Your objective
Begin at the line containing "柔軟に言語を用いることができる。" and reproduce every line through the end of the entries below. Nothing else should appear.

[Items from a dataset]
>>>

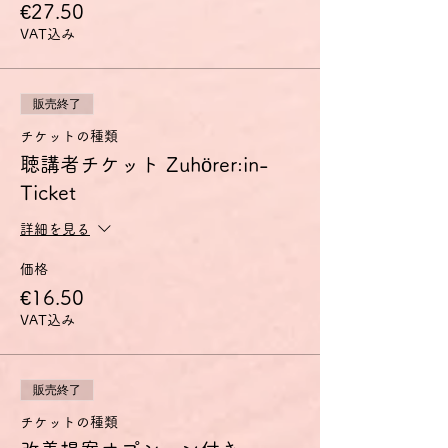
€27.50
柔軟に言語を用いることができる。
- 自分の思考や意見を正確に表現し、自分の
VAT込み
発言を他人の発言とうまくつなげることがで
きる。
- 複雑な事態を詳しく説明し、議題点を互い
に関連付け、特定の観点を特に取り上げて自
販売終了
分の発言を適切に完成させることができる。
チケットの種類
聴講者チケット Zuhörer:in-
討論会のコンセプト
C1討論会は、このC1の能力の獲得を目指し
Ticket
ている方に、特に筋道を立てて話す練習の場
を提供するものです。
詳細を見る
少人数のグループで、教師は司会役に専念す
ることで、参加者全員が十分な発言の機会を
価格
得られるようにします。
€16.50
事前に配布する資料について、その中のドイ
ツ語表現に関する疑問点を話し合い、資料内
VAT込み
容の論点整理をした上で、その内容に関する
賛否の意見を各自1～2分のスピーチとして
述べます。その後、スピーチ内容に関する質
販売終了
疑応答や自由なディスカッションを行いま
す。
チケットの種類
扱うテーマのご希望がございましたら、お申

<<<

Task answer
柔軟に言語を用いることができる。
- 自分の思考や意見を正確に表現し、自分の
VAT込み
発言を他人の発言とうまくつなげることがで
きる。
- 複雑な事態を詳しく説明し、議題点を互い
に関連付け、特定の観点を特に取り上げて自
販売終了
分の発言を適切に完成させることができる。
チケットの種類
聴講者チケット Zuhörer:in-
討論会のコンセプト
C1討論会は、このC1の能力の獲得を目指し
Ticket
ている方に、特に筋道を立てて話す練習の場
を提供するものです。
詳細を見る
少人数のグループで、教師は司会役に専念す
ることで、参加者全員が十分な発言の機会を
価格
得られるようにします。
€16.50
事前に配布する資料について、その中のドイ
ツ語表現に関する疑問点を話し合い、資料内
VAT込み
容の論点整理をした上で、その内容に関する
賛否の意見を各自1～2分のスピーチとして
述べます。その後、スピーチ内容に関する質
販売終了
疑応答や自由なディスカッションを行いま
す。
チケットの種類
扱うテーマのご希望がございましたら、お申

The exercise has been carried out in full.